**Exercise objective**. Wherever the word "nicht" appears in a line of the data, that line should be copied.

**Provided records**.
=== Begin Enclosure ===

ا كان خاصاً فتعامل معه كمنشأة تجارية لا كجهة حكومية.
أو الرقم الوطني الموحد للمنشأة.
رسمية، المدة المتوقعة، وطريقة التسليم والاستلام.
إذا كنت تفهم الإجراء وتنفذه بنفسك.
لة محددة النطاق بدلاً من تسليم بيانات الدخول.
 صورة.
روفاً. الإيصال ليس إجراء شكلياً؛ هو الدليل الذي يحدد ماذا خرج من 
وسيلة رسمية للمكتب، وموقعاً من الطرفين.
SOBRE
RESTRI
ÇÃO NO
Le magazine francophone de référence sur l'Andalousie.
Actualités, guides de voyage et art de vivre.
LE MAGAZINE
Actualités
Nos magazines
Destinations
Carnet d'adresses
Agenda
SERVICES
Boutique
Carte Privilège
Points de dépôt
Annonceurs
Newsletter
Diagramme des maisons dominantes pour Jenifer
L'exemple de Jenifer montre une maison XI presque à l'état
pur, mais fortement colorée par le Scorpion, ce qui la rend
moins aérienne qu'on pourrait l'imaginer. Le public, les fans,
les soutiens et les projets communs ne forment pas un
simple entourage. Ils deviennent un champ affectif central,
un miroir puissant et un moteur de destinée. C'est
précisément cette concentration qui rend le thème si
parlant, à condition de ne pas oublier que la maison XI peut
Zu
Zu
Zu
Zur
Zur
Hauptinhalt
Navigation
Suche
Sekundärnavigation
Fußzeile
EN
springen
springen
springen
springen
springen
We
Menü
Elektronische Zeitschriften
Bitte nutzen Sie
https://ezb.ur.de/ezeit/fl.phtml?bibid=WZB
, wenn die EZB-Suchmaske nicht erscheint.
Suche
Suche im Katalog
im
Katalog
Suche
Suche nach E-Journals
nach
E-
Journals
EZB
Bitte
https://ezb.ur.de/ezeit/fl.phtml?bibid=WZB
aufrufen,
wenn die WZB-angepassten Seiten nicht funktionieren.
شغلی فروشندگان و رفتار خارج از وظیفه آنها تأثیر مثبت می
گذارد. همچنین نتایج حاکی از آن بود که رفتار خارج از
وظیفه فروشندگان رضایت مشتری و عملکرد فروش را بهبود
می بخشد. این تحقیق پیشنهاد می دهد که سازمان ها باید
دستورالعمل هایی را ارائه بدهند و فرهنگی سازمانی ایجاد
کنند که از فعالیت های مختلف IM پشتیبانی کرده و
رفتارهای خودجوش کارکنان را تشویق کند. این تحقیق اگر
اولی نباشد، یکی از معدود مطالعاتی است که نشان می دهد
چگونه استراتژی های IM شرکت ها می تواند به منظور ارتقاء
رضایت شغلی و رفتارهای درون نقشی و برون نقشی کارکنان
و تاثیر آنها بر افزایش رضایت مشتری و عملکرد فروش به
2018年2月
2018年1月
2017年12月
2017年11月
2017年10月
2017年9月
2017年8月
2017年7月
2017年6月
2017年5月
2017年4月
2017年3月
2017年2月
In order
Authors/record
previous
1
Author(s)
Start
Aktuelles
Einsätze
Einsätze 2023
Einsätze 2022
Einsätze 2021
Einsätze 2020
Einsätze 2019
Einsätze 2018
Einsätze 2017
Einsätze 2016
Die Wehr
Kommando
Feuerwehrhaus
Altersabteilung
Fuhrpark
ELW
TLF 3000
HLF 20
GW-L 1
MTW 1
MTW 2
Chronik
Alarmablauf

=== End Enclosure ===

**Answer below**.
, wenn die EZB-Suchmaske nicht erscheint.
wenn die WZB-angepassten Seiten nicht funktionieren.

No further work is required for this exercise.